RECORDED DATA:
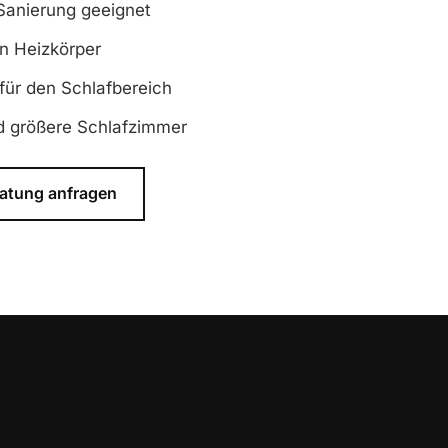
Sanierung geeignet
n Heizkörper
ür den Schlafbereich
nd größere Schlafzimmer
atung anfragen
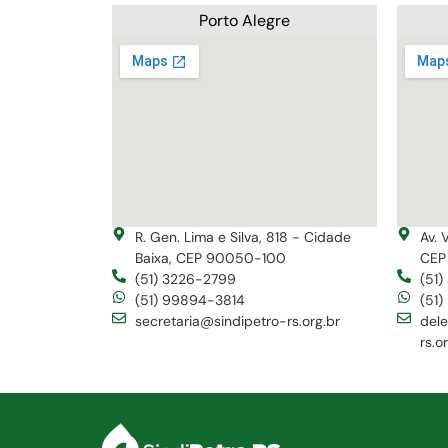
Porto Alegre
R. Gen. Lima e Silva, 818 - Cidade
Av. 
Baixa, CEP 90050-100
CEP
(51) 3226-2799
(51
(51) 99894-3814
(51
secretaria@sindipetro-rs.org.br
del
rs.o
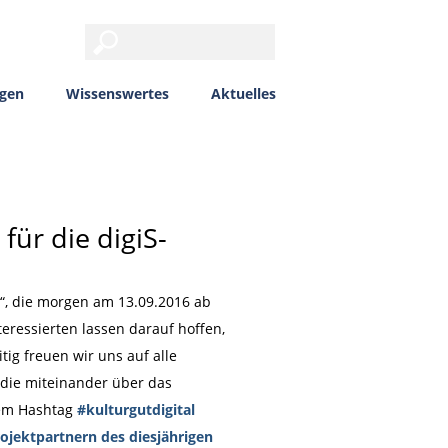
ngen
Wissenswertes
Aktuelles
für die digiS-
al“, die morgen am 13.09.2016 ab
eressierten lassen darauf hoffen,
tig freuen wir uns auf alle
 die miteinander über das
 dem Hashtag
#kulturgutdigital
ojektpartnern des diesjährigen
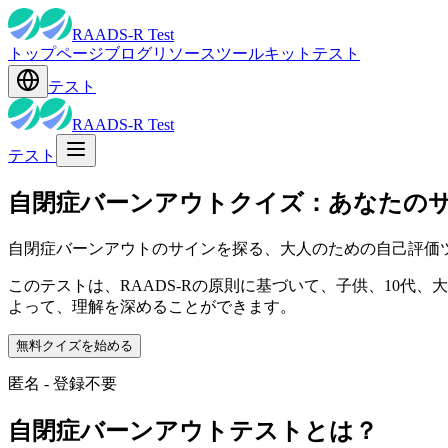
RAADS-R Test
トップページ
ブログ
リソース
ツールキット
テスト
テスト
RAADS-R Test
テスト
自閉症バーンアウトクイズ：あなたの
自閉症バーンアウトのサインを探る、大人のための自己評価
このテストは、RAADS-Rの原則に基づいて、子供、10
よって、理解を深めることができます。
無料クイズを始める
匿名 - 登録不要
自閉症バーンアウトテストとは？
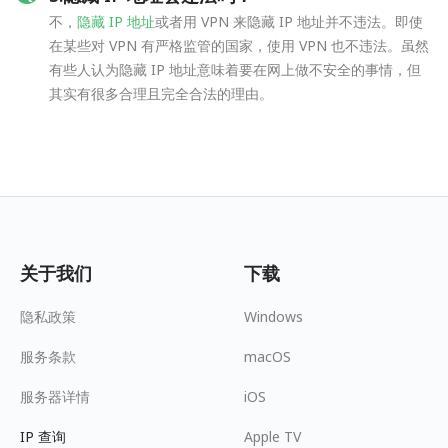
不，
隐藏 IP 地址
或者用 VPN 来隐藏 IP 地址并不违法。即使
在某些对 VPN 有严格监管的国家，使用 VPN 也不违法。虽然
有些人认为隐藏 IP 地址意味着要在网上做不安全的事情，但
其实有很多合理且完全合法的理由。
关于我们
下载
隐私政策
Windows
服务条款
macOS
服务器详情
iOS
IP 查询
Apple TV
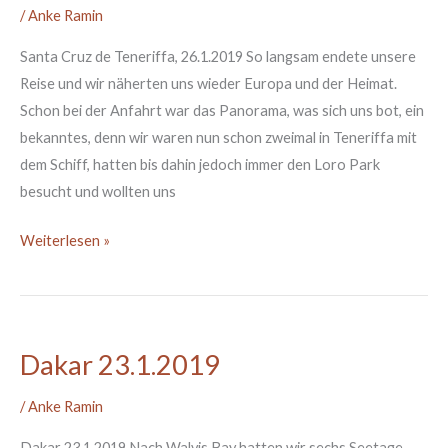
/
Anke Ramin
de
Teneriffa
Santa Cruz de Teneriffa, 26.1.2019 So langsam endete unsere
Reise und wir näherten uns wieder Europa und der Heimat.
Schon bei der Anfahrt war das Panorama, was sich uns bot, ein
bekanntes, denn wir waren nun schon zweimal in Teneriffa mit
dem Schiff, hatten bis dahin jedoch immer den Loro Park
besucht und wollten uns
Weiterlesen »
Dakar 23.1.2019
Dakar
23.1.2019
/
Anke Ramin
Dakar 23.1.2019 Nach Walvis Bay hatten wir sechs Seetage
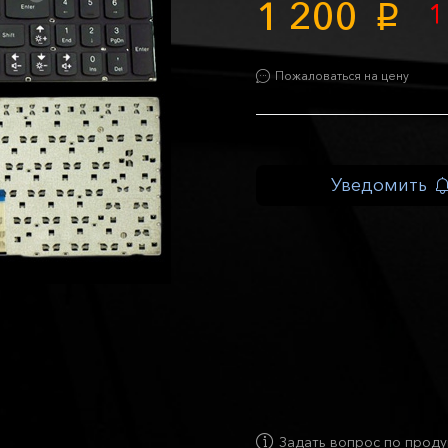
1 200
1
p
Пожаловаться на цену
Уведомить
Задать вопрос по проду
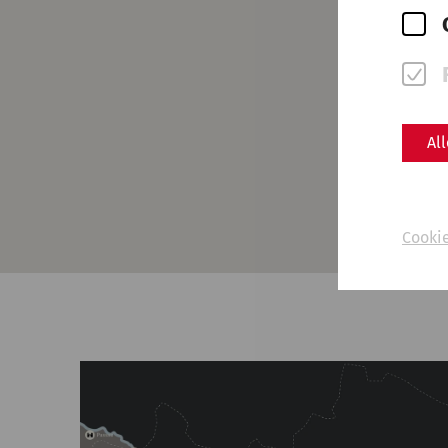
Al
Cooki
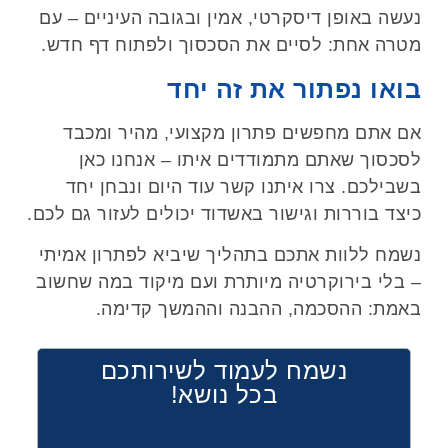
נעשה באופן דיסקרטי, אמין ובגובה העיניים – עם
מטרה אחת: לסיים את הסכסוך ולפתוח דף חדש
.
בואו נפתור את זה יחד
אם אתם מחפשים פתרון מקצועי, מהיר ומכבד
לסכסוך שאתם מתמודדים איתו – אנחנו כאן
בשבילכם. צרו איתנו קשר עוד היום ונבחן יחד
כיצד בוררות וגישור באשדוד יכולים לעזור גם לכם
.
נשמח ללוות אתכם בתהליך שיביא לפתרון אמיתי
– בלי בירוקרטיה מיותרת ועם מיקוד במה שחשוב
באמת: ההסכמה, ההבנה וההמשך קדימה
.
נשמח לעמוד לשירותכם
בכל נושא!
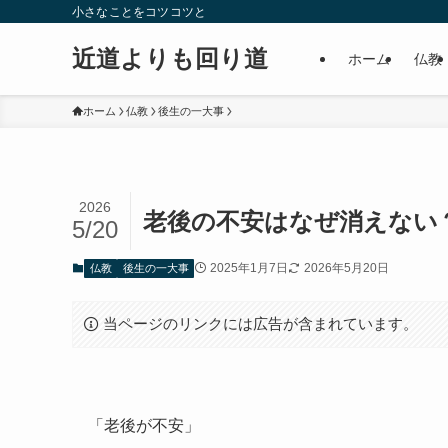
小さなことをコツコツと
近道よりも回り道
ホーム
仏教
ホーム
仏教
後生の一大事
2026
老後の不安はなぜ消えない
5/20
2025年1月7日
2026年5月20日
仏教
後生の一大事
当ページのリンクには広告が含まれています。
「老後が不安」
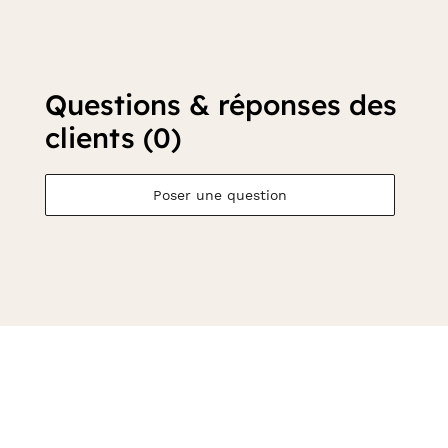
Questions & réponses des
clients (0)
Poser une question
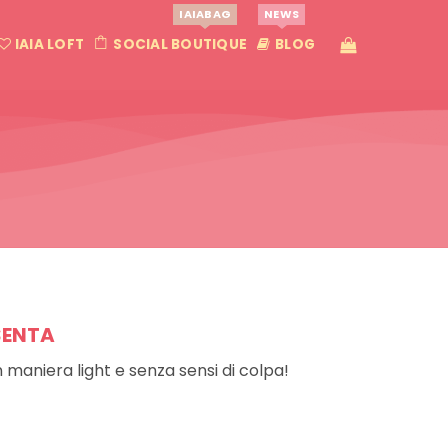
IAIABAG
NEWS
IAIA LOFT
SOCIAL BOUTIQUE
BLOG
ESENTA
 maniera light e senza sensi di colpa!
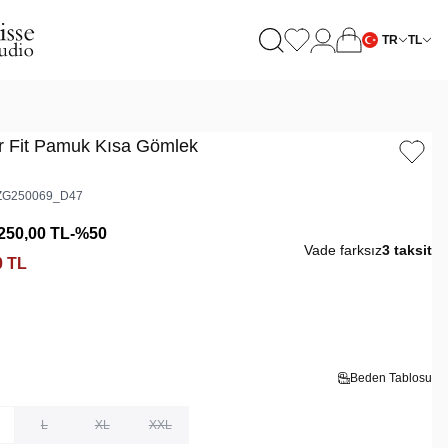
TR
TL
ar Fit Pamuk Kısa Gömlek
G250069_D47
250,00
TL
-%
50
Vade farksız
3 taksit
0
TL
Beden Tablosu
L
XL
XXL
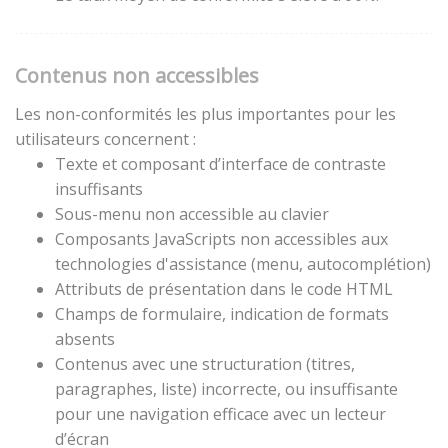
Contenus non accessibles
Les non-conformités les plus importantes pour les
utilisateurs concernent :
Texte et composant d’interface de contraste
insuffisants
Sous-menu non accessible au clavier
Composants JavaScripts non accessibles aux
technologies d'assistance (menu, autocomplétion)
Attributs de présentation dans le code HTML
Champs de formulaire, indication de formats
absents
Contenus avec une structuration (titres,
paragraphes, liste) incorrecte, ou insuffisante
pour une navigation efficace avec un lecteur
d’écran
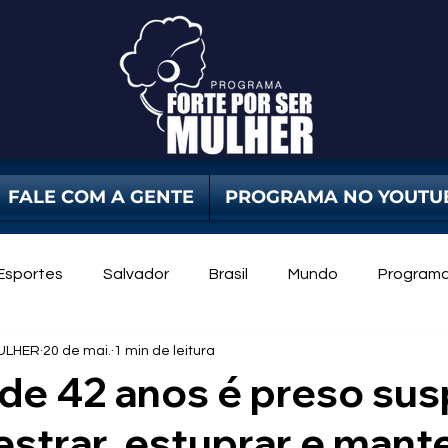
FALE COM A GENTE
PROGRAMA NO YOUTU
Esportes
Salvador
Brasil
Mundo
Program
ULHER
20 de mai.
1 min de leitura
dade Pública
Violência Contra Mulher
mulheres
e 42 anos é preso sus
strar, estuprar e mant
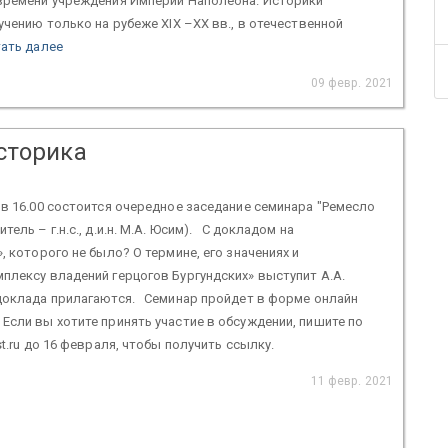
 времени учреждения Империи Наполеона. Историки
зучению только на рубеже XIX –XX вв., в отечественной
ать далее
09 февр. 2021
сторика
 в 16.00 состоится очередное заседание семинара "Ремесло
тель – г.н.с., д.и.н. М.А. Юсим). С докладом на
, которого не было? О термине, его значениях и
плексу владений герцогов Бургундских» выступит А.А.
оклада прилагаются. Семинар пройдет в форме онлайн
Если вы хотите принять участие в обсуждении, пишите по
st.ru до 16 февраля, чтобы получить ссылку.
11 февр. 2021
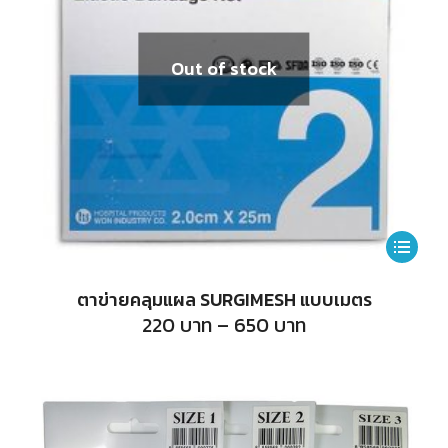
Out of stock
This
product
ตาข่ายคลุมแผล SURGIMESH แบบเมตร
has
Price
220
บาท
–
650
บาท
range:
multiple
220
บาท
variants.
through
650
The
บาท
options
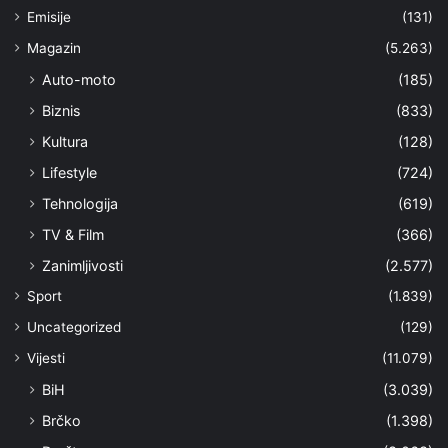
Emisije
(131)
Magazin
(5.263)
Auto-moto
(185)
Biznis
(833)
Kultura
(128)
Lifestyle
(724)
Tehnologija
(619)
TV & Film
(366)
Zanimljivosti
(2.577)
Sport
(1.839)
Uncategorized
(129)
Vijesti
(11.079)
BiH
(3.039)
Brčko
(1.398)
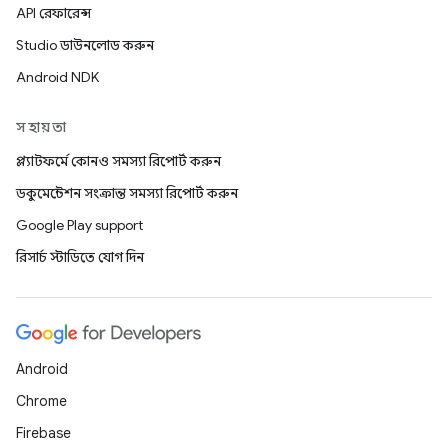
API রেফারেন্স
Studio ডাউনলোড করুন
Android NDK
সহায়তা
প্ল্যাটফর্মে কোনও সমস্যা রিপোর্ট করুন
ডকুমেন্টেশন সংক্রান্ত সমস্যা রিপোর্ট করুন
Google Play support
রিসার্চ স্টাডিতে যোগ দিন
Android
Chrome
Firebase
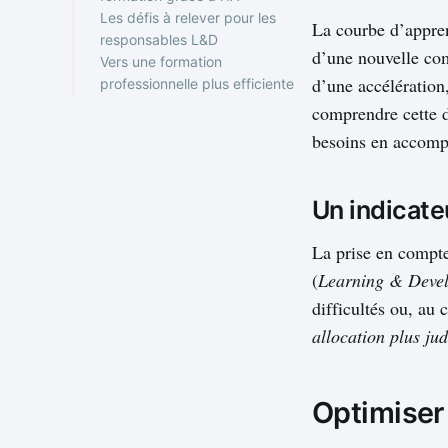
Les défis à relever pour les
Réduction du temps de
La courbe d’appren
responsables L&D
formation
d’une nouvelle com
Vers une formation
Renforcement des
d’une accélération,
professionnelle plus efficiente
compétences
organisationnelles
comprendre cette d
besoins en accom
Un indicate
La prise en compte
(
Learning & Deve
difficultés ou, au 
allocation plus ju
Optimiser 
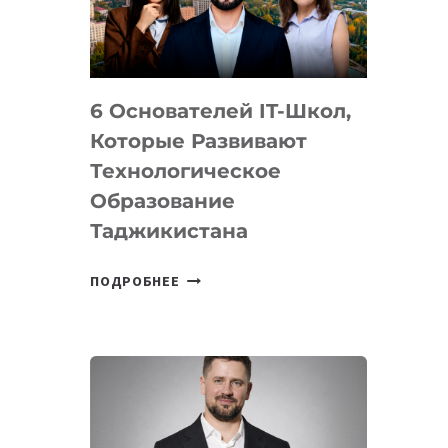
УСТРОЙСТВА
ОТ
OPENAI
6 Основателей IT-Школ,
Которые Развивают
Технологическое
Образование
Таджикистана
6
ПОДРОБНЕЕ
ОСНОВАТЕЛЕЙ
IT-
ШКОЛ,
КОТОРЫЕ
РАЗВИВАЮТ
ТЕХНОЛОГИЧЕСКОЕ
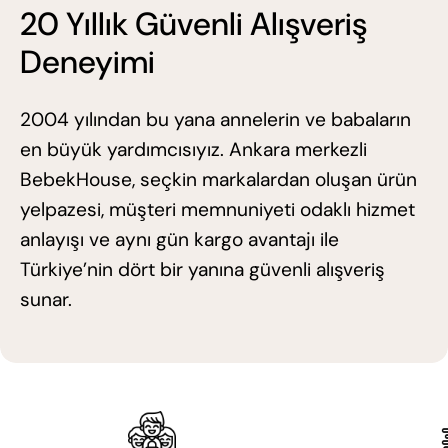
20 Yıllık Güvenli Alışveriş
Deneyimi
2004 yılından bu yana annelerin ve babaların
en büyük yardımcısıyız. Ankara merkezli
BebekHouse, seçkin markalardan oluşan ürün
yelpazesi, müşteri memnuniyeti odaklı hizmet
anlayışı ve aynı gün kargo avantajı ile
Türkiye’nin dört bir yanına güvenli alışveriş
sunar.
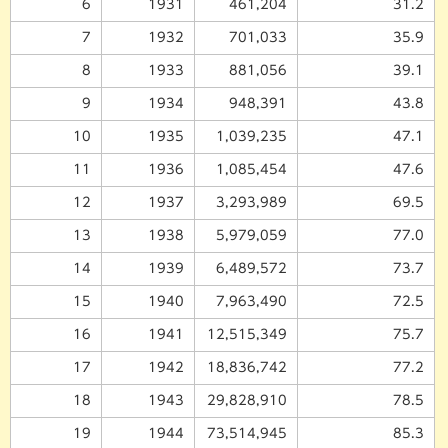
6
1931
461,204
31.2
7
1932
701,033
35.9
8
1933
881,056
39.1
9
1934
948,391
43.8
10
1935
1,039,235
47.1
11
1936
1,085,454
47.6
12
1937
3,293,989
69.5
13
1938
5,979,059
77.0
14
1939
6,489,572
73.7
15
1940
7,963,490
72.5
16
1941
12,515,349
75.7
17
1942
18,836,742
77.2
18
1943
29,828,910
78.5
19
1944
73,514,945
85.3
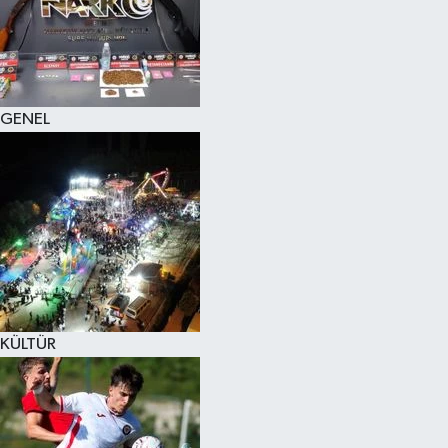
KÜLTÜR SANAT
MAGAZİN
GENEL
SAĞLIK
SİYASET
SPOR
TEKNOLOJİ
VİZYONDAKİLER
KÜLTÜR
YAŞAM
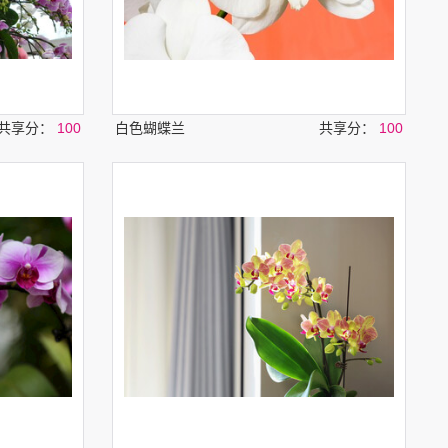
共享分：
100
白色蝴蝶兰
共享分：
100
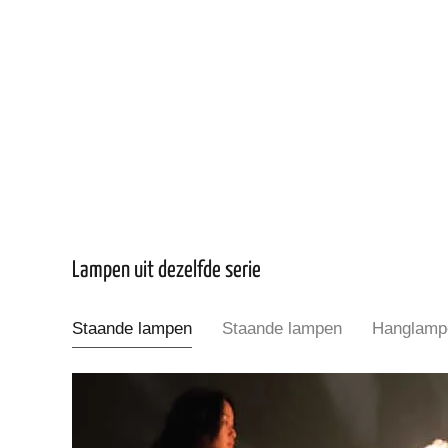
Lampen uit dezelfde serie
Staande lampen
Staande lampen
Hanglamp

REQUIRED ACTION: Please tally every line of the material above that has the string "Contenus", and write only the total.

SOLUTION FOR THIS TASK: 2